Never thought I'd hear those words the way I heard them before we performed for 800 little kids at the Bottlebrush School that day. What heartbreak. On the plane ride to Holland in October, I had an idea. Let's make a lot of money somehow, and send it their way. How? Well, I know a lot of people who dance, and who love to dance. We're going to dance... and sing (I will not sing, you are welcome) to raise money for this city. "Bottlebrush" is a flower, it's meant to be something beautiful.... and the village that is called Bottlebrush, has no visible bottlebrush. How perfect that something broken and lost is entitled a name with something to live up to. I believe the money we send there will help bloom the city.
So spread the word.
Help be apart of the movement in Durban.
Come to Life Church on February 4th.
Be ready to listen to amazing songs like this:
Christmas Splendor. {{more than just a candle scent}}
So the two main holidays I brag about to all my friends in Holland, have come and gone. Besides dodging conversations that started with "you're so different now" and waking up any earlier than noon, my celebrations were legit. Too legit to quit. - thank you Jack (a.k.a. Dad) for letting me listen to 97.9 THE BOX FM in your Bonneville back in 1997. My taste in music couldn't get any better or broad.
THANKSGIVING LOVE.
House divided, like usual with our ATX relatives.
My youngest sister and the best pup in the world, Copper.
I LOVE AMERICA.
My Aunt Margie turns her town house garage into a super classy meal time venue.
WITH LOVE, DECEMBER.
After the Aggies BTHO Texas, December was upon us. My best friend Bonnie is obsessed with Christmas things like candles, car fresheners, and matching green with none other than.... red. She was my date to the Suzanne's School of Dance teacher Christmas party and A&M Consolidated's Holiday Choir Concert where we watched my other younger sister sing while we ate cake, cake,... and cake.
- my sister sings real good -
- & this is Jack -
These past two months have been full of dancing!

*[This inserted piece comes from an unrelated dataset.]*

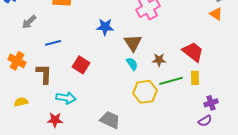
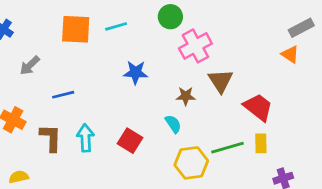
brown triangle: (133, 43) -> (221, 81), moved
brown star: (159, 60) -> (186, 96), moved
red square: (81, 65) -> (130, 141), moved
cyan arrow: (66, 98) -> (85, 138), moved, turned -102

From Dance Revolution in Dallas, Christmas in the Park, to Christmas parties with fake snow ball fights... it has all been a blast.
I'm really lucky to witness amazing moments like these:
Surprise Animal hats for Xmas in the park performance :)
Getting to dance at DR-Dallas alongside an old buddy
Taking Katie to Xtended in Houston, where I learned everything I know
Celebrating a great first half of the dance year with great students!
MI FAMILIA,
To kick start my Christmas travels, I visited Bonnie's family for the second time in San Antonio. Don't hate me but yes, white people do reside there, in mass amounts. (pause for gasp) I ate too much, specifically of the flaming hot cheeto food type and learned what the heck spode is. For those of you kitchen, maternal, or girl-knowledge challenged, it's plates and whatnot with "Christmas Spirit" printed on them. My mom was embarrassed I had to ask what it was. O-V-E-R I-T. After I visited San Antonio, we drove the treacherous 16 hour drive in the 'burb to Colorado Springs, CO to my grandparent's home. After driving around Europe for days at a time, a 16 hour car ride in a suburban with 3 people and 2 dogs seemed like a treat! Colorado was full of mega-church Christmas eve services, singing happy birthday to Jesus, and the family program where my cousins and sister demonstrate their musical talents. I ran in the snow, owned my family at CLUE, and taught my little cousins how to break dance.
So, the break was successful. I apologize for this being a super long post, but it is what it is. Hailey Burke turned 7 and we (Bonnie and I) got her a huge bear for her birthday. Can't believe it!
my honorary little sister <3
Now, onto starting the blog post with the details/vision behind the benefit concert on February 4th.
Mark your calendars now because it's going to be worth your while.
This weekend is the first rehearsal that 32 dancers will be apart of.
This weekend marks the beginning of feeding hundreds in South Africa.
Awesomeness.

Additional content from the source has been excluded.